Configuration workflow

Configure secure S3A access for Apache Ozone in Cloudera Data Warehouse.

  • A platform administrator must complete the credential registration process by following the step-by-step instructions in the Managing S3-Compatible Credentials.
  • The S3 Bucket Name specified during credential creation precisely must match the bucket name used in your SQL queries, such as s3a://<bucket>/. Cloudera Data Warehouse uses this exact string to construct and inject the required Hadoop configuration property keys.
  1. Automated credential delivery and configuration: Whenever you create or update a Database Catalog or Virtual Warehouse, the Cloudera Data Warehouse automatically delivers and applies the credentials. Manual configuration is not required. The system automatically performs the following actions during this automated configuration process:
    1. Cloudera Data Warehouse contacts the environment service to get the list of your configured Ozone S3 accounts.
    2. The system securely reads the required access keys and secret keys directly from the HashiCorp Vault.
    3. Cloudera Manager automatically builds a secure JCEKS keystore and applies the following credential properties to your Virtual Warehouse pods:
      • fs.s3a.bucket.<bucket>.access.key
      • fs.s3a.bucket.<bucket>.secret.key
    4. Cloudera Manager updates the core-site.xml file for all relevant query engines (Hive Metastore, HiveServer2, Impala, and Trino) with these essential routing properties:
      • Endpoint URL: fs.s3a.bucket.<bucket>.endpoint (Specifies S3 gateway URL)
      • Path-style access: fs.s3a.bucket.<bucket>.path.style.access = true (Required for Apache Ozone routing)
      • Region: fs.s3a.bucket.<bucket>.endpoint.region (Applied only if a region is specified)
  2. Virtual Warehouse data access execution: After the Virtual Warehouse pods are deployed, you can access and query your data immediately.
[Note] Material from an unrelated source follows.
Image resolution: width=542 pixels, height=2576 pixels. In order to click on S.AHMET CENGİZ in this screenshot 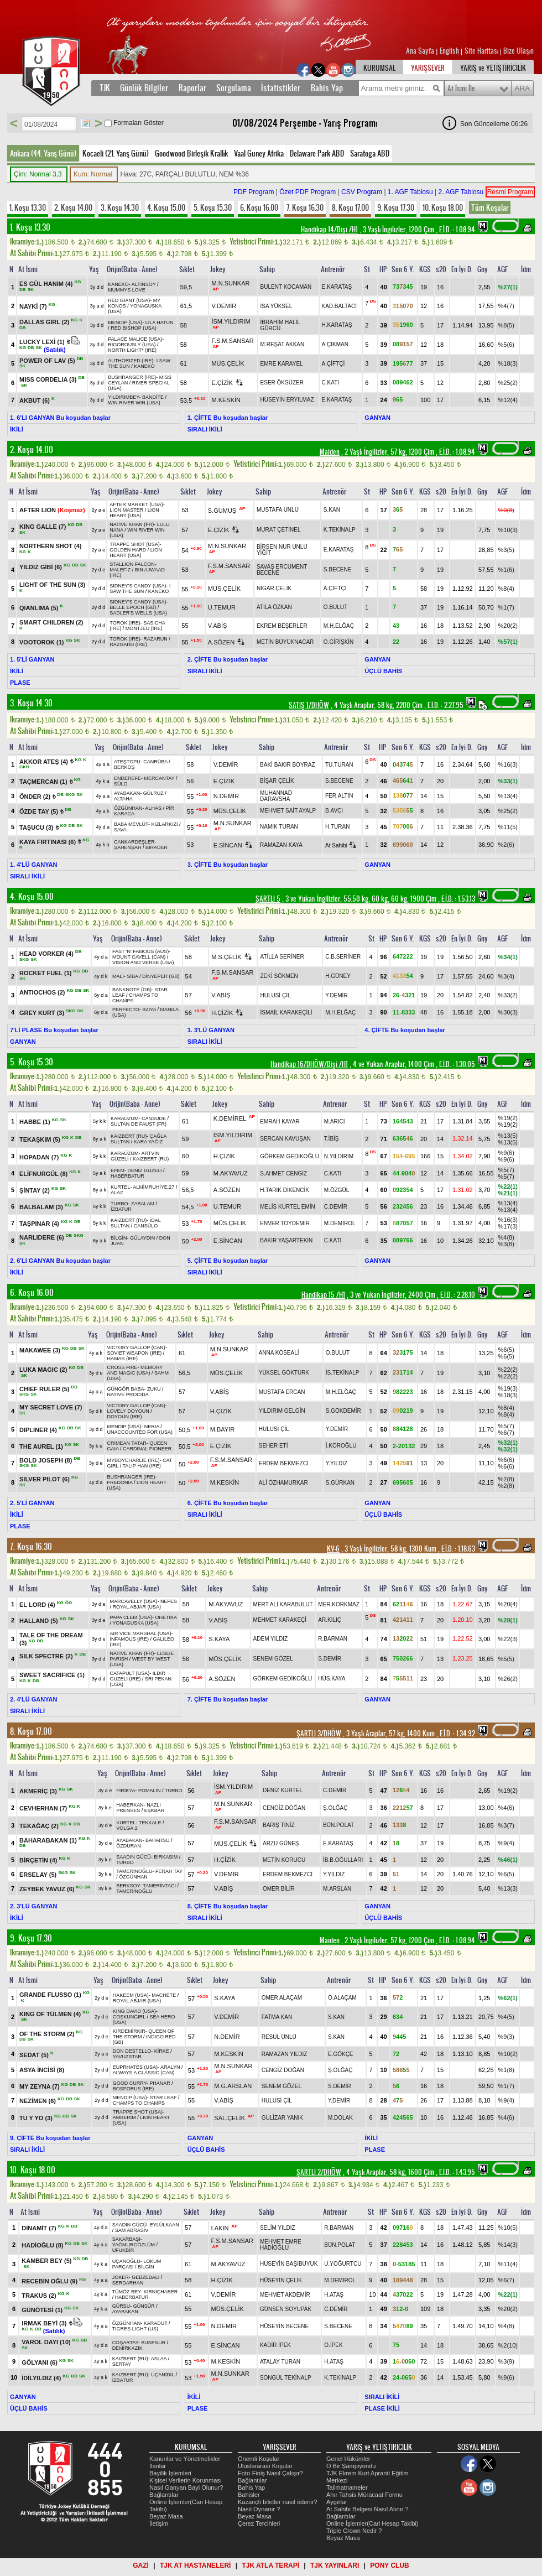 , I will do `click(283, 1173)`.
The analytic query engines gain immediate, transparent access to the Apache Ozone storage layer the moment the pods are deployed.
    1. Run queries directly against your data locations using standard S3A URI formats, such as s3a://<bucket>/path/to/data.

    2. Run your queries through Hive, Impala, or Trino without any additional setup. Because credentials are pre-configured within the pods, you do not need to apply additional settings, session-level parameters, or manual configuration adjustments.